Flow cytometry was employed to identify and quantify immune cell subsets in fracture callus. Single-cell suspensions of fracture callus cells were stained with live/dead stain (Fixable Viability Dye) and blocked with FcX TruStain PLUS. Cells were then washed, stained in the dark with fluorescently conjugated antibodies for 30 min at 4 °C (Table S2), fixed with Fixation/Permeabilization buffer, and passed through a 40 µm filter. A minimum number of 50,000 cells were targeted for each sample. For all flow cytometry experiments, an unstained control, single-stained controls for all targets, and fluorescence-minus-one tubes for all targets were included for robust determination of negative and positive staining in each channel. Experiments were performed in FACS buffer (PBS containing 2% fetal calf serum and 1 mM EDTA). Immune cells were identified by labeling for CD45+ cells. Of the CD45+ cells, macrophages were identified as Ly6G−/F480+/CD11b+; granulocytes were identified as F480−/Ly6G+; dendritic cells were identified as Ly6G−/F480−/CD11c+; T cells were identified as Ly6G−/F480−/CD11c−/CD11b−/CD3+. Samples were analyzed and compensated on the BD LSRFortessa cytometer using FACSDiva (BD Biosciences) software. Data were analyzed using FlowJo⁶⁸ (v. 10.9) (BD Biosciences).

Single cell RNA sequencing (scRNAseq)

scRNAseq (Parse Biosciences pipeline) was used to characterize the transcriptomic differences in early response of Intact and Ischemic fracture calluses at 4 and 7 dpf, representing four conditions. For each condition, we sequenced a single biological replicate made up of 8 pooled calluses (equal male/female). Following enzymatic callus digestion, single cell suspensions were fixed using the Parse fixation kit, frozen down to −80 °C in media containing 1.6% DMSO, and subsequently submitted to the University of Michigan Advanced Genomics Core for sequencing using the Parse Biosciences pipeline.
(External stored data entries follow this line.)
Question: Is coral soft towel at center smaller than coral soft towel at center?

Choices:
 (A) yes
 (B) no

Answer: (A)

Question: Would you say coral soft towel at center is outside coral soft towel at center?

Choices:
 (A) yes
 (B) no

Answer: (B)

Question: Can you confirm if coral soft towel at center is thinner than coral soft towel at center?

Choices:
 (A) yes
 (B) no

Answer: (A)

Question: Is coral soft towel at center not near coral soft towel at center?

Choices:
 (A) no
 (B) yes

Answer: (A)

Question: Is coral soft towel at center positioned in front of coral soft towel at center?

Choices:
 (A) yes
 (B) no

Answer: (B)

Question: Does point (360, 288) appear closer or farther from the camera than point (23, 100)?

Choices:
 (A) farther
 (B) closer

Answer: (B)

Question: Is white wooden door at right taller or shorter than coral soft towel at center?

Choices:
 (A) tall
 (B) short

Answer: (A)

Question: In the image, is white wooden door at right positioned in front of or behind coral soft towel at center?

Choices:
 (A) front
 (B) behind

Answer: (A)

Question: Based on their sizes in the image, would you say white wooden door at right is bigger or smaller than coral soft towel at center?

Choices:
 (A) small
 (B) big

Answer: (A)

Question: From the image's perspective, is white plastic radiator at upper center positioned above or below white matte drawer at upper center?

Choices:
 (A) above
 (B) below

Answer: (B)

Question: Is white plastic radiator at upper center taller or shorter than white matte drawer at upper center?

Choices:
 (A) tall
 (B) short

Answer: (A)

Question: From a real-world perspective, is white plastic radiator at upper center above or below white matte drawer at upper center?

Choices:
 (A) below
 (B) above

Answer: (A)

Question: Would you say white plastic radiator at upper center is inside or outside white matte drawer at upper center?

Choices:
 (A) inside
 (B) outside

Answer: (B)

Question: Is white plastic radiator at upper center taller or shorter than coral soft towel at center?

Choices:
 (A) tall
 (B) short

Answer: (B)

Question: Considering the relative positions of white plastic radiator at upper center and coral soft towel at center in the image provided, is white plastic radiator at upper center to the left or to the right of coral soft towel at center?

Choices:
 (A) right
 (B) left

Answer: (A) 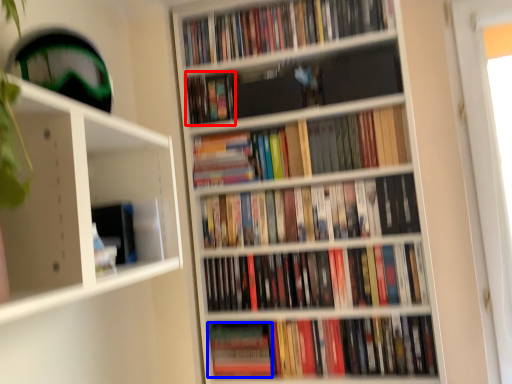 Question: Which of the following is the farthest to the observer, book (highlighted by a red box) or paperback book (highlighted by a blue box)?

Choices:
 (A) book
 (B) paperback book

Answer: (A) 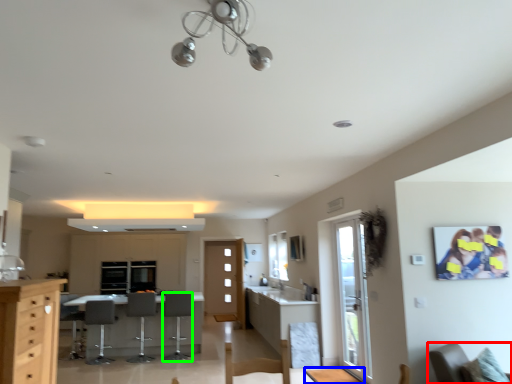 Question: Estimate the real-world distances between objects in this image. Which object is closer to chair (highlighted by a red box), table (highlighted by a blue box) or armchair (highlighted by a green box)?

Choices:
 (A) table
 (B) armchair

Answer: (A) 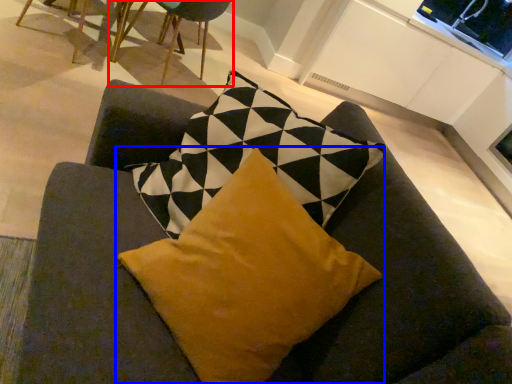 Question: Which point is closer to the camera, chair (highlighted by a red box) or pillow (highlighted by a blue box)?

Choices:
 (A) chair
 (B) pillow

Answer: (B) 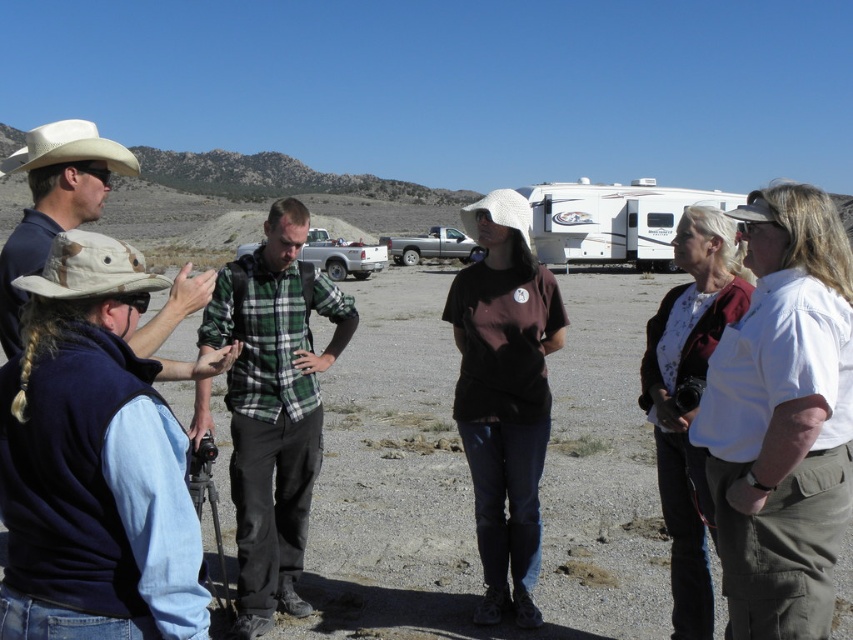 Question: Does white glossy recreational vehicle at center-right have a larger size compared to silver metallic truck at center?

Choices:
 (A) yes
 (B) no

Answer: (A)

Question: Can you confirm if camouflage fabric cowboy hat at left is bigger than white felt cowboy hat at left?

Choices:
 (A) yes
 (B) no

Answer: (B)

Question: Which is farther from the white glossy recreational vehicle at center-right?

Choices:
 (A) camouflage fabric cowboy hat at left
 (B) white cotton shirt at right
 (C) white plastic truck at center

Answer: (A)

Question: Among these objects, which one is nearest to the camera?

Choices:
 (A) white glossy recreational vehicle at center-right
 (B) green plaid shirt at center
 (C) white plastic truck at center
 (D) silver metallic truck at center

Answer: (B)

Question: Among these points, which one is farthest from the camera?

Choices:
 (A) (839, 336)
 (B) (416, 236)

Answer: (B)

Question: Where is white glossy recreational vehicle at center-right located in relation to camouflage fabric cowboy hat at left in the image?

Choices:
 (A) below
 (B) above

Answer: (B) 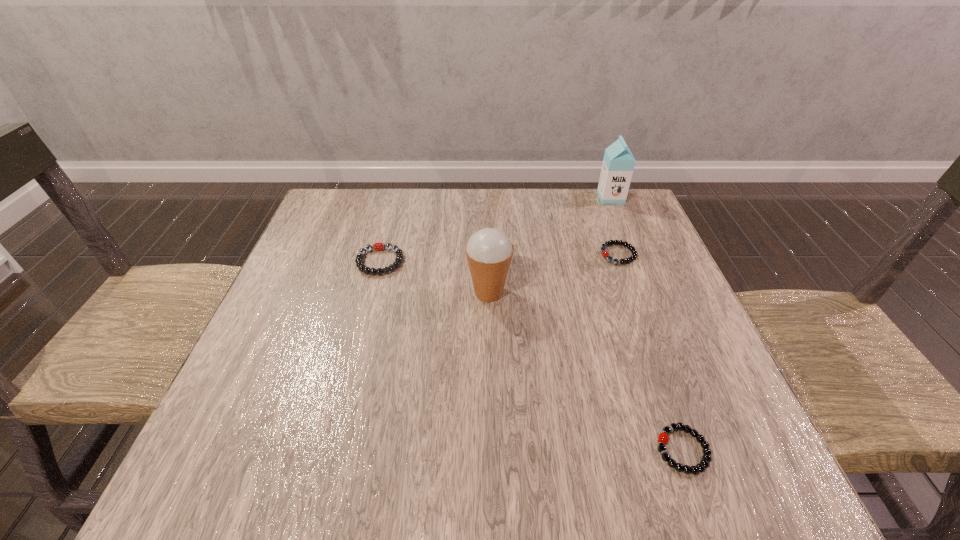 This screenshot has width=960, height=540. I want to click on milk carton, so click(x=618, y=164).

Where is `icecream`? The width and height of the screenshot is (960, 540). icecream is located at coordinates (489, 251).

Image resolution: width=960 pixels, height=540 pixels. In order to click on the fourth object from right to left in this screenshot , I will do `click(489, 251)`.

You are a GUI agent. You are given a task and a screenshot of the screen. Output one action in this format:
    pyautogui.click(x=<x>, y=<y>)
    Task: Click on the third tallest object
    The image size is (960, 540).
    Given the screenshot: What is the action you would take?
    pyautogui.click(x=378, y=246)

Identify the location of the leftmost bracelet. (378, 246).

Where is `the nearest bracelet`? This screenshot has width=960, height=540. the nearest bracelet is located at coordinates pos(663,438).

The width and height of the screenshot is (960, 540). I want to click on free space located 0.360m on the left of the milk carton, so click(476, 197).

You are a GUI agent. You are given a task and a screenshot of the screen. Output one action in this format:
    pyautogui.click(x=<x>, y=<y>)
    Task: Click on the vacant region located on the front of the icecream
    The image size is (960, 540).
    Given the screenshot: What is the action you would take?
    492,407

At what (x,y) coordinates should I click in order to perform the action: click on free space located 0.110m on the right of the leftmost object. Please return your answer as a coordinate pair (x, y). The height and width of the screenshot is (540, 960). Looking at the image, I should click on (449, 261).

Locate an element on the screen. This screenshot has width=960, height=540. vacant space situated on the back of the nearest bracelet is located at coordinates (639, 328).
Samples were counted using AO/PI stains on the LunaFx7 automated cell counter (Logos Bio). Samples were prepped according to Parse’s instructions for single-cell whole-transcriptome profiling. Cells were thawed and counted on a hemocytometer prior to barcoding. Samples were loaded into Round 1 Plate, by sample, to receive their initial barcode through an in situ reverse transcription reaction using barcoded primers. Cells were then pooled from all samples and randomly distributed to Round 2 plate, where they received a second barcode through ligation barcoding using a Ligation Mix provided by Parse. This was repeated to generate a unique barcode for each cell. cDNA was quantified by Qubit and assessed on TapeStation 2200 (Agilent). Final libraries were quantified by Qubit and assessed on LabChip GX Touch (Revvity). Sequencing was then performed in a paired-end fashion (150 bp) on a NovaSeq6000. Processing targeted 12,500 cells/sample with a target depth of 50,000 reads/cell. Raw sequencing data was aligned to the GRCm38 reference mouse transcriptome, and all preprocessing, quality control, and bioinformatic analyses were performed using RStudio (v 2024.12.1)⁶⁹ and R⁷⁰ (v. 4.1.3). Data were imported into Seurat (v. 4.1.1)⁷¹ for quality control, filtering, and bioinformatic analysis.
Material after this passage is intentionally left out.